Mohon tunggu...
Pendidikan

Tragedi Terlukanya Kemanusiaan

14 Mei 2019   20:11 Diperbarui: 14 Mei 2019   20:20 102
+
Laporkan Konten
Laporkan Akun
Kompasiana adalah platform blog. Konten ini menjadi tanggung jawab bloger dan tidak mewakili pandangan redaksi Kompas.
Lihat foto
Pendidikan. Sumber ilustrasi: PEXELS/McElspeth

Dalam upaya penjaringan, pelaku atau yang biasa disebut traffickers menargetkan orang-orang yang lemah secara ekonomi dan intelek, seperti kaum miskin dan anak putus sekolah. Di hadapan calon korban, pelaku menghadirkan dirinya sebagai pembebas dengan mengatakan janji manis perihal pekerjaan yang ditawarkan beserta penghasilan yang menggiurkan. Sebagian besar pelaku juga menggunakan taktik manipulasi untuk menipu korban dengan cara intimidasi, rayuan, pengasingan, ancaman, penculikan, dan penggunaan obat-obatan terlarang.

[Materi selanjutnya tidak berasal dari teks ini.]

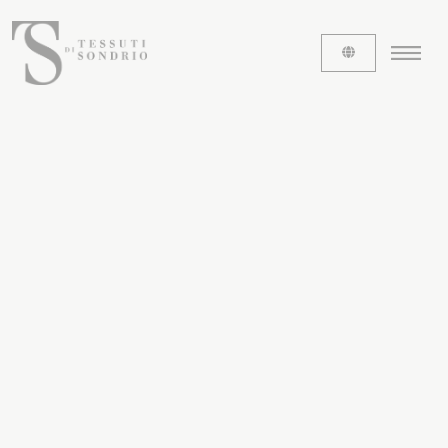
ABOUT US
The labels
Our history
Work with us
Share our fabrics
THE FABRICS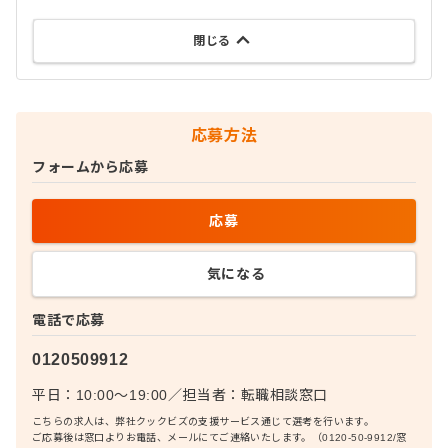
閉じる
応募方法
フォームから応募
応募
気になる
電話で応募
0120509912
平日：10:00〜19:00
／
担当者：
転職相談窓口
こちらの求人は、弊社クックビズの支援サービス通じて選考を行います。
ご応募後は窓口よりお電話、メールにてご連絡いたします。（0120-50-9912/窓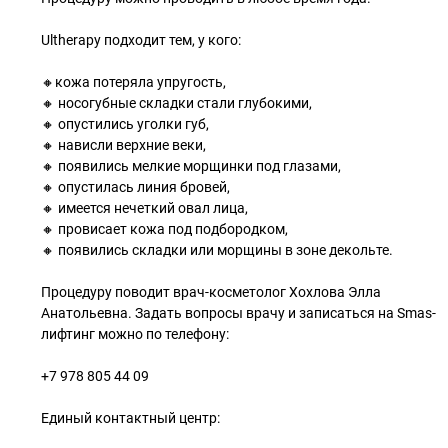
Ultherapy подходит тем, у кого:
🔸кожа потеряла упругость,
🔸 носогубные складки стали глубокими,
🔸 опустились уголки губ,
🔸 нависли верхние веки,
🔸 появились мелкие морщинки под глазами,
🔸 опустилась линия бровей,
🔸 имеется нечеткий овал лица,
🔸 провисает кожа под подбородком,
🔸 появились складки или морщины в зоне декольте.
Процедуру поводит врач-косметолог Хохлова Элла
Анатольевна. Задать вопросы врачу и записаться на Smas-
лифтинг можно по телефону:
+7 978 805 44 09
Единый контактный центр: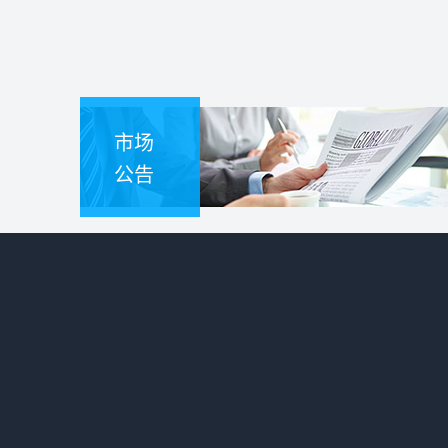
市场
公告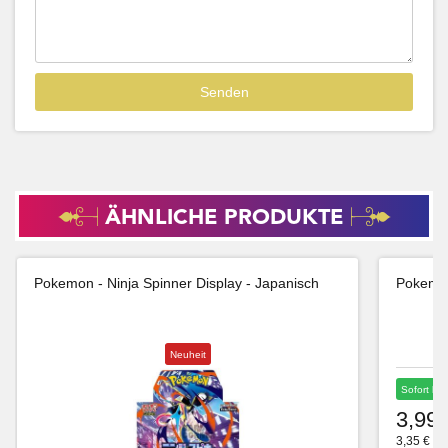
ÄHNLICHE PRODUKTE
Pokemon - Ninja Spinner Display - Japanisch
Pokemon
Neuheit
Sofort lie
3,99 
3,35 € Ne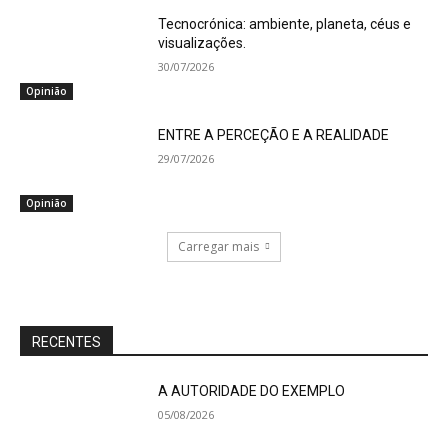
Tecnocrónica: ambiente, planeta, céus e
visualizações.
30/07/2026
Opinião
ENTRE A PERCEÇÃO E A REALIDADE
29/07/2026
Opinião
Carregar mais
RECENTES
A AUTORIDADE DO EXEMPLO
05/08/2026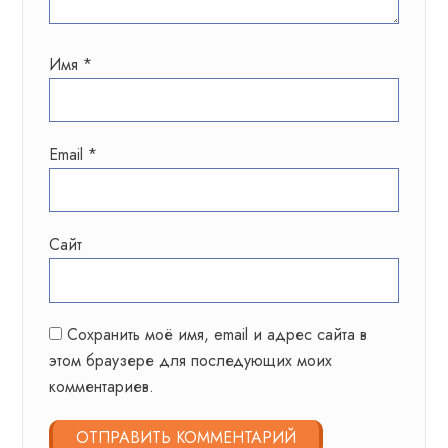
Имя
*
Email
*
Сайт
Сохранить моё имя, email и адрес сайта в
этом браузере для последующих моих
комментариев.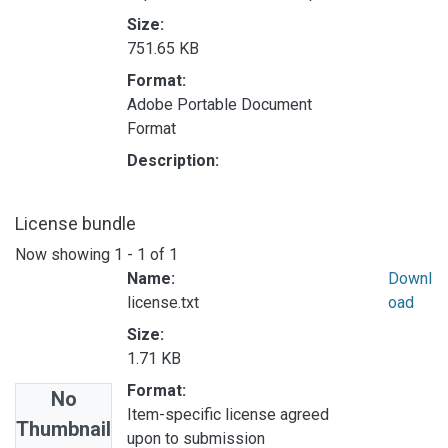
Size:
751.65 KB
Format:
Adobe Portable Document
Format
Description:
License bundle
Now showing
1 - 1 of 1
Name:
Downl
license.txt
oad
Size:
1.71 KB
Format:
No
Item-specific license agreed
Thumbnail
upon to submission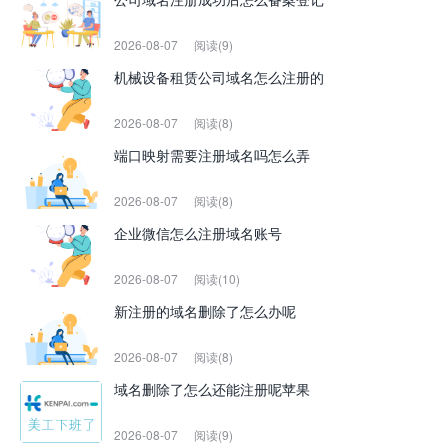
2026-08-07
阅读(9)
机械设备租赁公司域名怎么注册的
2026-08-07
阅读(8)
端口映射需要注册域名吗怎么弄
2026-08-07
阅读(8)
企业微信怎么注册域名账号
2026-08-07
阅读(10)
新注册的域名删除了怎么办呢
2026-08-07
阅读(8)
域名删除了怎么还能注册呢苹果
2026-08-07
阅读(9)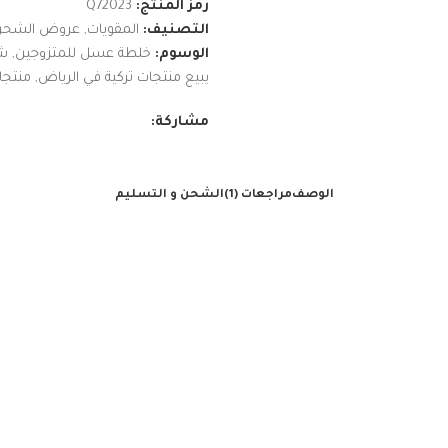
رمز المنتج:
Q72023
التصنيف:
المقويات
,
عروض الشحن 
الوسوم:
خلطة عسل للمتزوجين
,
شوك
يبيع منتجات تركية في الرياض
,
منتجات
مشاركة:
الوصف
مراجعات (1)
الشحن و التسليم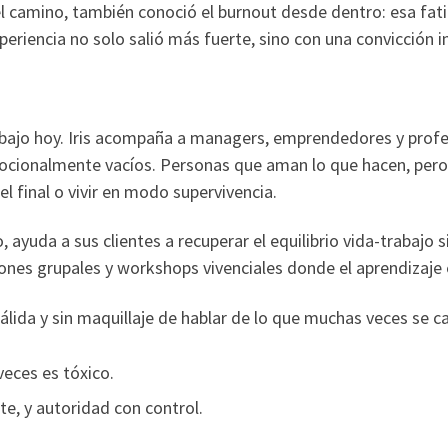
l camino, también conoció el burnout desde dentro: esa fati
xperiencia no solo salió más fuerte, sino con una convicción 
abajo hoy. Iris acompaña a managers, emprendedores y profe
ocionalmente vacíos. Personas que aman lo que hacen, p
 el final o vivir en modo supervivencia.
yuda a sus clientes a recuperar el equilibrio vida-trabajo si
iones grupales y workshops vivenciales donde el aprendizaje
cálida y sin maquillaje de hablar de lo que muchas veces se ca
veces es tóxico.
, y autoridad con control.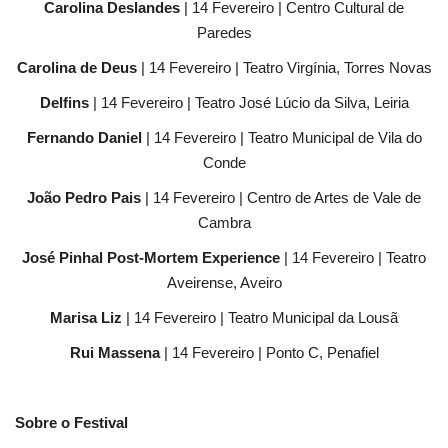
Carolina Deslandes
| 14 Fevereiro | Centro Cultural de
Paredes
Carolina de Deus
| 14 Fevereiro | Teatro Virgínia, Torres Novas
Delfins
| 14 Fevereiro | Teatro José Lúcio da Silva, Leiria
Fernando Daniel
| 14 Fevereiro | Teatro Municipal de Vila do
Conde
João Pedro Pais
| 14 Fevereiro | Centro de Artes de Vale de
Cambra
José Pinhal Post-Mortem Experience
| 14 Fevereiro | Teatro
Aveirense, Aveiro
Marisa Liz
| 14 Fevereiro | Teatro Municipal da Lousã
Rui Massena
| 14 Fevereiro | Ponto C, Penafiel
Sobre o Festival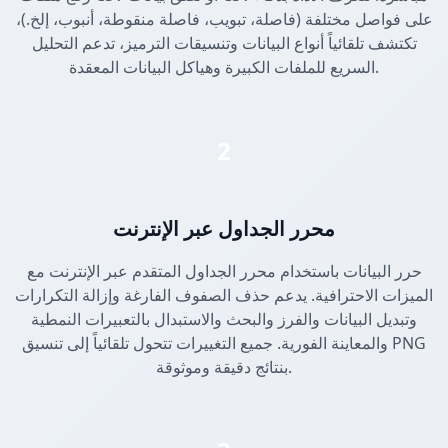
على فواصل مختلفة (فاصلة، تبويب، فاصلة منقوطة، أنبوب، إلخ.)،
تكتشف تلقائياً أنواع البيانات وتنسيقات الترميز، تدعم التحليل
السريع للملفات الكبيرة وهياكل البيانات المعقدة.
2
محرر الجداول عبر الإنترنت
حرر البيانات باستخدام محرر الجداول المتقدم عبر الإنترنت مع
الميزات الاحترافية. يدعم حذف الصفوف الفارغة وإزالة التكرارات
وتبديل البيانات والفرز والبحث والاستبدال بالتعبيرات النمطية
والمعاينة الفورية. جميع التغييرات تتحول تلقائياً إلى تنسيق PNG
بنتائج دقيقة وموثوقة.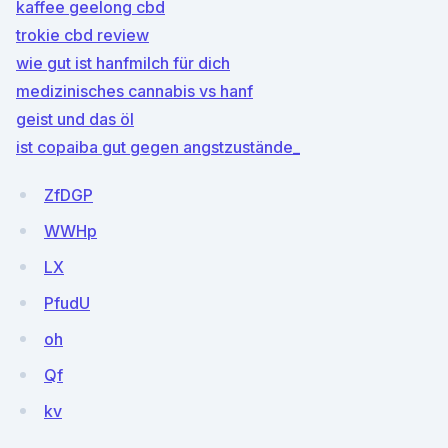
kaffee geelong cbd
trokie cbd review
wie gut ist hanfmilch für dich
medizinisches cannabis vs hanf
geist und das öl
ist copaiba gut gegen angstzustände_
ZfDGP
WWHp
LX
PfudU
oh
Qf
kv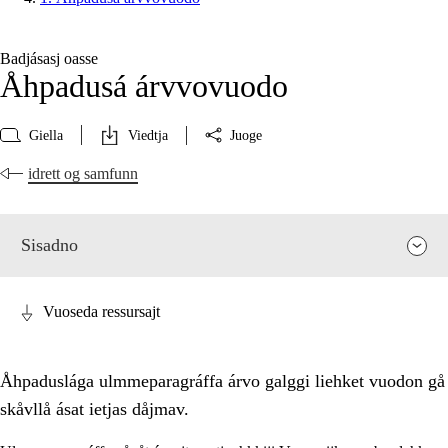
Badjásasj oasse
Åhpadusá árvvovuodo
Giella
Viedtja
Juoge
idrett og samfunn
Sisadno
Vuoseda ressursajt
Åhpaduslága ulmmeparagráffa árvo galggi liehket vuodon gå
skåvllå ásat ietjas dåjmav.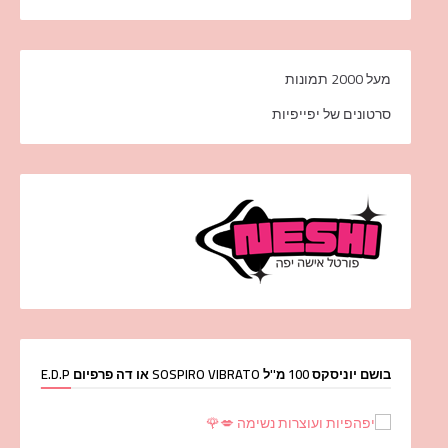
מעל 2000 תמונות
סרטונים של יפייפיות
בושם יוניסקס 100 מ''ל SOSPIRO VIBRATO או דה פרפיום E.D.P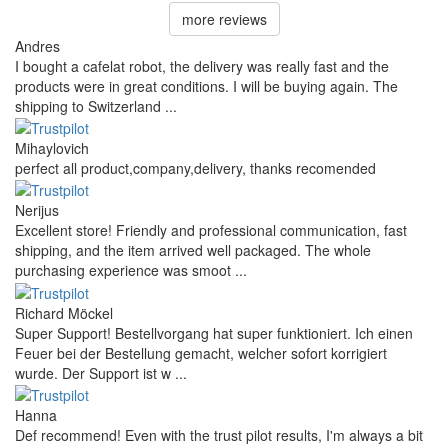
Vaš e-poštni naslov
E-pošta ni potrebna. Uporablja se le za pošiljanje odgovora in ne bo
objavljena.
Vaše vprašanje
Dodaj vprašanje
Ocene naših strank
Reviews 79
• Excellent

Setelah terjebak dalam janji manis, korban dimanfaatkan oleh mafia perdagangan untuk kepentingan mereka. Korban dibawa ke tempat transit atau ke tempat tujuan. Biasanya, agen atau calo menyertai mereka dan menanggung biaya perjalanan. Untuk ke luar negeri, mereka dilengkapi dengan visa turis, tetapi seluruh dokumen dipegang oleh agen. Seringkali perjalan dibuat memutar untuk memberi kesan bahwa perjalanan yang ditempuh sangat jauh sehingga sulit untuk kembali. 

Di tempat tujuan, mereka tinggal di rumah penampungan untuk beberapa minggu menunggu penempatan kerja yang dijanjikan. Nyatanya, mereka dibawa ke bar, pub, salon kecantikan, rumah bordil, dan rumah hiburan lain untuk dilibatkan dalam kegiatan prostitusi. Para korban diminta untuk menandatangai kontrak yang tidak mereka mengerti isinya. Jika mereka menolak, maka mereka akan diminta untuk membayar biaya perjalanan dan 'tebusan' yang diajukan dari agen atau calo yang membawanya. 

Pada akhirnya para korban terjerumus dalam eksploitasi tenaga kerja tanpa adanya sistem kerja, syarat kerja, perlindungan kerja, dan upah kerja yang jelas. Mereka ditawan, dilecehkan dan dipaksa untuk bekerja di luar keinginan mereka. Korban ditempatkan dalam kondisi seperti perbudakan yang tidak lagi memiliki hak untuk menemukan nasib sendiri dan hidup dalam situasi ketakutan dengan rasa tidak aman. Kondisi tersebut diperburuk oleh keadaan ketika dia tidak memiliki identitas yang jelas sehingga sulit dan akan menambah masalah bagi korban apabila meminta bantuan kepada pihak yang berwenang. Hal ini meninggalkan kesan bahwa status manusia sangat dibedakan.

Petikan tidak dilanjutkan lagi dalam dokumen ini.